André Wendt | 23-Jun-08 at 12:34 pm | Permalink
Hi Eliot,
funny you are about to do what I have planned for my thesis. I was about to contact you by e-mail but couldn’t find your address anywhere…
I got stuck on the part where the literal count has to be redefined. Please drop me a line,
André
Will do!
tim@rowledge.org | 23-Jun-08 at 4:55 pm | Permalink
“These are fine design decisions for a JIT but hopeless for an interpreter. Both interpreting the 6 bytes of bytecode in two SmallIntegers and skipping over the named instance variables on each literal access would slow an interpreter down significantly.”
I hope you can offer a solid argument for bothering with that concept in any Squeak implementation; how often is it of any benefit in VW? In the current Squeak OM one could just as easily have those 6 (actually up to 8) bytecodes in a Byte Array and make sure the it was valid for a compact 4byte header for a total of 12 bytes instead of 8. And of course, using a ByteArray handles any size of bytecodes list, savingthe code to check for special cases.
So yes, a pair of SmalInts might be nasty for an interpreter but since they would be pretty pointless in Sqeak it is a moot point.

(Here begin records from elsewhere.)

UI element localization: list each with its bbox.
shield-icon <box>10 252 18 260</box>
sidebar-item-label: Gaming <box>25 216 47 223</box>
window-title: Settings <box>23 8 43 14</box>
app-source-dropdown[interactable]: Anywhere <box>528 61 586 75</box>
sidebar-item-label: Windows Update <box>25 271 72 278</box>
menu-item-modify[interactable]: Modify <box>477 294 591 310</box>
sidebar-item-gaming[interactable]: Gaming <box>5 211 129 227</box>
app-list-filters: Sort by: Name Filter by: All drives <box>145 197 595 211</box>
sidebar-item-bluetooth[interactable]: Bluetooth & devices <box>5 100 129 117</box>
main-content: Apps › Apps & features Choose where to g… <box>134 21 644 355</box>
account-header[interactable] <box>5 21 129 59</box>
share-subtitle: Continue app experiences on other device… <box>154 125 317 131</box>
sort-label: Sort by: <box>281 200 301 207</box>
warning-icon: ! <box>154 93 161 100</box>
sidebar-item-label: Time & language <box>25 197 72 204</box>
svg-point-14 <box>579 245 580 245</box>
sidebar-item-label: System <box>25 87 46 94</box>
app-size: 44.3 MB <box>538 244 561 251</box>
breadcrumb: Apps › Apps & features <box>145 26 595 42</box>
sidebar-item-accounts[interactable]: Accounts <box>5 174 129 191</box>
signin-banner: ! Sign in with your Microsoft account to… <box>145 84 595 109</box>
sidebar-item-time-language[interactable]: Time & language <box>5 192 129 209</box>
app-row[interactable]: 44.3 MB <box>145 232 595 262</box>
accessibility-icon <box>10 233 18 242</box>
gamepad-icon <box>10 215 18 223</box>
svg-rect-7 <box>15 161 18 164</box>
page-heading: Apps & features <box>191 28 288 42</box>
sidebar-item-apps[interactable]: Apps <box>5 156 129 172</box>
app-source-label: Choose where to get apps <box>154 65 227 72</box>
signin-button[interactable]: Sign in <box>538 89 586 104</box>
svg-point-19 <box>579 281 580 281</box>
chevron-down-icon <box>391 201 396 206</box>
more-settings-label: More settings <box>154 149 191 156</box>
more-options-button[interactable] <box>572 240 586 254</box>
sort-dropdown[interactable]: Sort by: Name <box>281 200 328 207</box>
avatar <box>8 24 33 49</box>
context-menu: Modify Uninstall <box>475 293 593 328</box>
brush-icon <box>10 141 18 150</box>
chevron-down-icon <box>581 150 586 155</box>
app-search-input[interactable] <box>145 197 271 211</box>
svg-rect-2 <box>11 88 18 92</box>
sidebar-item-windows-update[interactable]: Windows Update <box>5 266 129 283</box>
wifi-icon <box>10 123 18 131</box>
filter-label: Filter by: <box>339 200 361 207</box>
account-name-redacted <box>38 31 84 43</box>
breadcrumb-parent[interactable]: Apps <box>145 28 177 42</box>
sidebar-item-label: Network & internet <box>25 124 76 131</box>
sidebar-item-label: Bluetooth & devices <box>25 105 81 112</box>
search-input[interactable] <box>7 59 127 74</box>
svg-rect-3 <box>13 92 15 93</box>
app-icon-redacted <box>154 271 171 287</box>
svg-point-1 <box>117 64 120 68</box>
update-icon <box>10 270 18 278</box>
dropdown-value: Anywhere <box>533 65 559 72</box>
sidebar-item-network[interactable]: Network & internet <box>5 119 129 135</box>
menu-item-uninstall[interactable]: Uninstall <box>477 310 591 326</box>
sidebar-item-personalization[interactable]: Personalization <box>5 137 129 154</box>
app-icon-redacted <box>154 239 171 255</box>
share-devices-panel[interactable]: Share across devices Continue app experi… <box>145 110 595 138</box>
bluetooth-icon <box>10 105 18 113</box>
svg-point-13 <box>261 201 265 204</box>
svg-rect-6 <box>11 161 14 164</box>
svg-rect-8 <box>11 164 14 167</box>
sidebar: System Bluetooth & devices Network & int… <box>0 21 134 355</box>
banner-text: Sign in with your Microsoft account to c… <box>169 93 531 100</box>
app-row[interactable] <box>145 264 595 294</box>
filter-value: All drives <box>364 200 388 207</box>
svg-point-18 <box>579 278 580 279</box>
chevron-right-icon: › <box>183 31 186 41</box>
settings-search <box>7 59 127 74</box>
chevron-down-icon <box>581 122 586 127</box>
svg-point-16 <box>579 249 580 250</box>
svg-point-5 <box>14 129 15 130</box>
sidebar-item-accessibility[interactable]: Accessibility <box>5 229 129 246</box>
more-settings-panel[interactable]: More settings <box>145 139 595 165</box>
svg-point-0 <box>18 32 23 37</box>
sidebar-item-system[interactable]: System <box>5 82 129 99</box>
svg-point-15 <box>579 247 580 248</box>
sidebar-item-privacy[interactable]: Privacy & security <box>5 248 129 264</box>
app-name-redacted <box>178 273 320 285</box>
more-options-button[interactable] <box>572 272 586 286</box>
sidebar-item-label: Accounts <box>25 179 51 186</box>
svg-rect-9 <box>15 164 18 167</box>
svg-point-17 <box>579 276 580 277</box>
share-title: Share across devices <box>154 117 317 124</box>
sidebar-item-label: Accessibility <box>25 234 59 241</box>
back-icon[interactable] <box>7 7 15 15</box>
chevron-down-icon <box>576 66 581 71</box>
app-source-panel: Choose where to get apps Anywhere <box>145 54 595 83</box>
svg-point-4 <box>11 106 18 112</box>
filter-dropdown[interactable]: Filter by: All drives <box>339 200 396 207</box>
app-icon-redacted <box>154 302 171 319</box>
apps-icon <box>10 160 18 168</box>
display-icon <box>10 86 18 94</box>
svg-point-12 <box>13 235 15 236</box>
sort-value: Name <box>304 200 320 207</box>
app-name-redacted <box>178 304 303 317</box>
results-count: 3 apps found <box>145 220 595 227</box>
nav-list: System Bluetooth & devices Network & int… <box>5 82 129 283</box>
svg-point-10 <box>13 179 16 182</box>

I’m sorry Tim, I don’t get your point. I was comparing and contrasting VW and Squeak methods. I wasn’t proposing using the VM format in Squeak. I was trying to illustrate one of the problems of using normal objects for compiled methods, which is an increase in footprint. So pressing was the increase in footprint in VW that the up-to-6-bytecodes-in-2-smallintegers scheme was concocted. Now that’s a complicated scheme.
Eliot
tim@rowledge.org | 23-Jun-08 at 5:09 pm | Permalink
Go Clean, young man. Go Clean.
Split CMs into at least a ByteArray for bytecodes and a variable subclass for named instvars and lists of literals. The cost – assuming a compact class is used for ByteArray (or hell, a ByteCodeArray if one wants to be cautiously specific) is 4 bytes per method. And as you’ve pointed out, cleaning things up to remove the hackiness of methodproperties saves 20 bytes anyway, so spending 4 on cleanliness is not a major issue.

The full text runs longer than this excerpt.